Ana Costa Freitas, que considera a iniciativa muito positiva em termos de política nacional, acredita que haverá mais estudantes a procurarem outras zonas do país para fazerem a sua formação superior. “De uma forma geral, como se lê no preâmbulo do despacho, tem havido aumento de vagas nas instituições de Lisboa e não tem havido o correspondente aumento de população. Por outro lado, há vários cursos na Universidade de Évora em que ficaram de fora muitos estudantes que nos escolheram como primeira opção e que só não entraram porque não tinham vaga. Penso que será vantajoso aumentá-las.”
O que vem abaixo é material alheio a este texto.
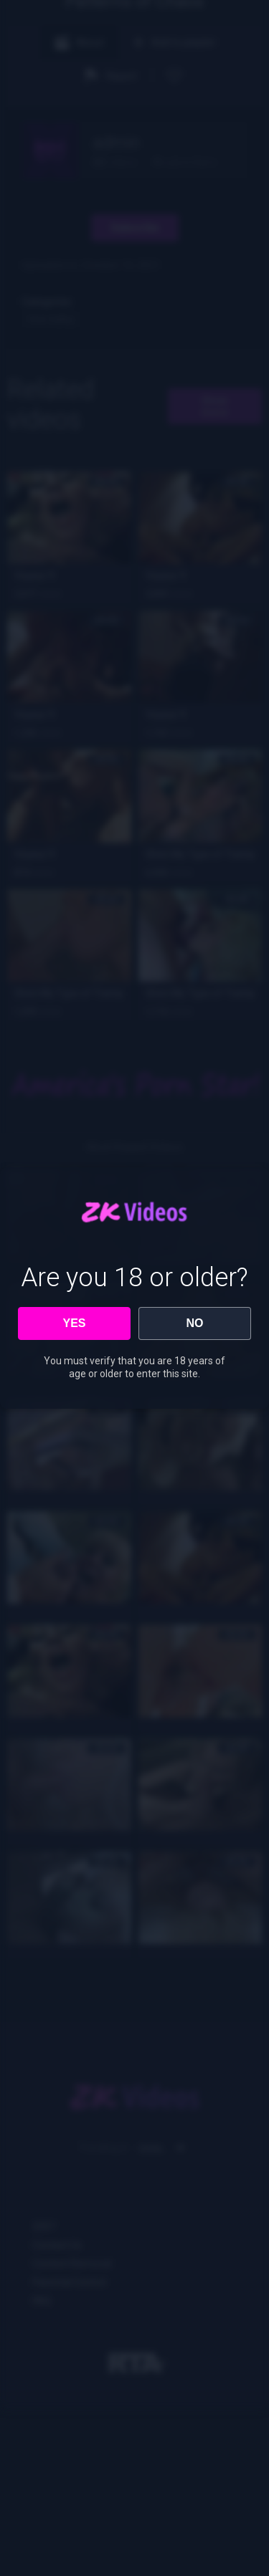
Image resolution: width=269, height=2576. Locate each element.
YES (73, 1323)
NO (195, 1323)
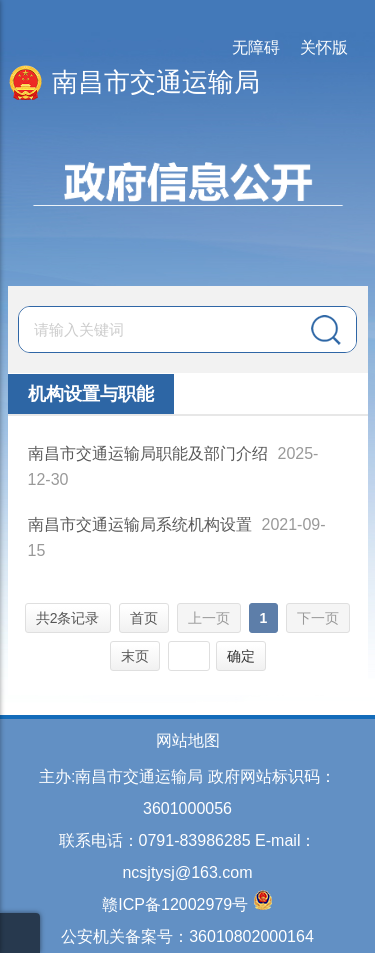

O reitor da Universidade do Algarve concorda, embora salientando que com esta medida também haverá alunos que querem ingressar nas universidades de Lisboa e Porto e não conseguirão por falta de vagas, porque o acesso nasquelas zonas será mais difícil. “O aumento da procura no Algarve e noutras zonas é bom, mas acima de tudo é bom para o país haver esta distribuição diferente daquilo que tem acontecido nos últimos anos em termos de vagas do ensino superior. Temos assistido ao encerramento de alguns cursos nas regiões periféricas porque os alunos iam para Lisboa e para o Porto. Penso que isso agora poderá mudar. É positivo corrigir este trajeto.”

Redução de vagas é para continuar de forma gradual

Na passada quarta-feira, Manuel Heitor, titular da pasta da Ciência, Tecnologia e Ensino Superior admitiu que a redução de vagas nos estabelecimentos de ensino superior em Lisboa e no Porto deverá continuar nos próximos anos de forma gradual.

“Fizemos um processo gradual que deve ser continuado, não deve ficar por aqui que é muito pouco. Deve continuar gradualmente ”, disse o ministro, citado pela Lusa. No entanto, ressalvou que antes de tomar decisões sobre novas reduções de vagas haverá um processo de avaliação e monitorização das mudanças para perceber qual o caminho a seguir.

Redução de vagas nas universidades de Lisboa e Porto pode continuar

A redução de 5% das vagas em Lisboa e no Porto vai afetar noves instituições: a Universidade Nova de Lisboa, Universidade do Porto, Universidade de Lisboa, ISCTE – Instituto Universitário de Lisboa, Instituto Politécnico do Porto, Instituto Politécnico de Lisboa, Escola Superior de Hotelaria e Turismo do Estoril, Escola Superior de Enfermagem do Porto e Escola Superior de Enfermagem de Lisboa.

O Observador contactou também os reitores das universidades dos Açores, Minho, Beira Interior e Aveiro, mas não obteve resposta em tempo útil.